We take in the | Milk | 2 | in the feature file as a List as a parameter. Then in the method we go through each adding it to the shoppingList initialised earlier.

  @When("^I print that list$")
  public void I_print_that_list() throws Throwable {
      printedList = new StringBuilder();

Then we define the ‘When’ line. This simply takes the output of the shoppingList and puts it the printedList StringBuilder as defined above.

  @Then("^it should look like:$")
  public void it_should_look_like(String expected) throws Throwable {
      assertEquals(expected, printedList.toString());

Then final ‘Then’ statement takes in a string as a parameter and compares it to the output of the printedList.

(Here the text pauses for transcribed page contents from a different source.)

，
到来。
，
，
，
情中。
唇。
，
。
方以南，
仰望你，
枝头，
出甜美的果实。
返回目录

Now we need the ShoppingList class. Put it in the root folder:

 import java.io.IOException;
 import java.util.Map;
 import java.util.SortedMap;
 import java.util.TreeMap;

 public class ShoppingList {
    private SortedMap<String,Integer> items = new TreeMap<String, Integer>();

    public void addItem(String name, Integer count) {
        items.put(name, count);

    public void print(Appendable out) throws IOException {
        for (Map.Entry<String, Integer> entry : items.entrySet()) {
            out.append(entry.getValue().toString()).append(" ").append(entry.getKey()).append("\n");

Now you need a build.xml file to run the tests via ant (I’ve omitted things like clean for clarity):

 <project name="java-helloworld" basedir="." default="runcukes">

    <property name="jars" value="lib"/>

    <target name="classpath">
        <path id="classpath">
            <fileset dir="${jars}">
                <include name="**/*.jar"/>
            <pathelement location="bin/classes"/>

    <target name="compile" depends="classpath">
        <mkdir dir="bin/classes"/>
        <javac srcdir="." destdir="bin/classes" classpathref="classpath" includeantruntime="false"/>

The above just compiles the java files into classes and sets the classpath.

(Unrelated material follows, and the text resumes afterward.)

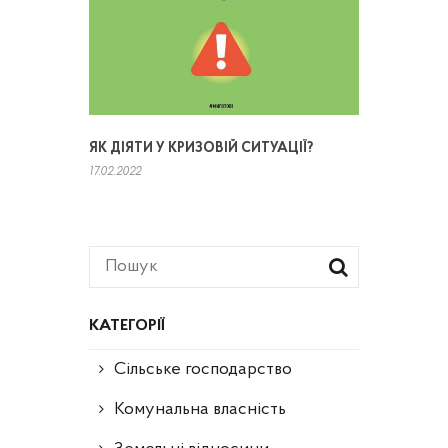
ЯК ДІЯТИ У КРИЗОВІЙ СИТУАЦІЇ?
17.02.2022
КАТЕГОРІЇ
Сільське господарство
Комунальна власність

    <target name="runcukes" depends="compile">
        <mkdir dir="bin/cucumber-junit-report"/>
        <java classname="cucumber.api.cli.Main" fork="true" failonerror="false" resultproperty="cucumber.exitstatus">
            <classpath refid="classpath"/>
            <arg value="--format"/>
            <arg value="junit:bin/cucumber-junit-report/allcukes.xml"/>
            <arg value="--format"/>
            <arg value="pretty"/>
            <arg value="--format"/>
            <arg value="html:bin/cucumber-html-report"/>
            <arg value="--glue"/>
            <arg value=""/>
            <arg value="."/>

This runs the cucumber tests via running cucumber.api.cli.Main with various arguements that point to the location of our feature file and sets various reporting and formatting features.

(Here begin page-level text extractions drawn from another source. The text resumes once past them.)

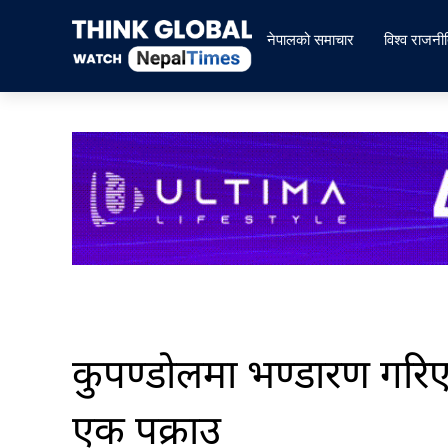
Skip
to
नेपालको समाचार
विश्व राजनी
content
कुपण्डोलमा भण्डारण गर
एक पक्राउ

      <junitreport todir="bin/cucumber-junit-report">
          <fileset dir="bin/cucumber-junit-report">
              <include name="allcukes.xml"/>
          <report format="frames" todir="bin/cucumber-junit-report"/>

This next part runs junit on the junit that cucumber produced, failing if we have errors. The hello-world sample project has a fail tag here, but I haven’t found it to be needed, so I’ve omitted it here.



Now run ‘ant’ in the directory and voila:

     [java] Feature: Hello World
     [java]   Scenario: Print my shopping list # helloworld.feature:3
     [java]     The list should be printed in alphabetical order of the item names
     [java]     Given a shopping list:         # ShoppingStepdefs.a_shopping_list(List<ShoppingStepdefs$ShoppingItem>)
     [java]     When I print that list         # ShoppingStepdefs.I_print_that_list()
     [java]     Then it should look like:      # ShoppingStepdefs.it_should_look_like(String)
     [java]       """
     [java]       1 Cocoa
     [java]       2 Milk
     [java]       5 Soap
     [java]     Then it should look like:      # ShoppingStepdefs.it_should_look_like(String)
     [java]       """
     [java]       1 Cocoa
     [java]       2 Milk
     [java]       5 Soap
     [java]       """

You’ll see errors in this output should there be a failure.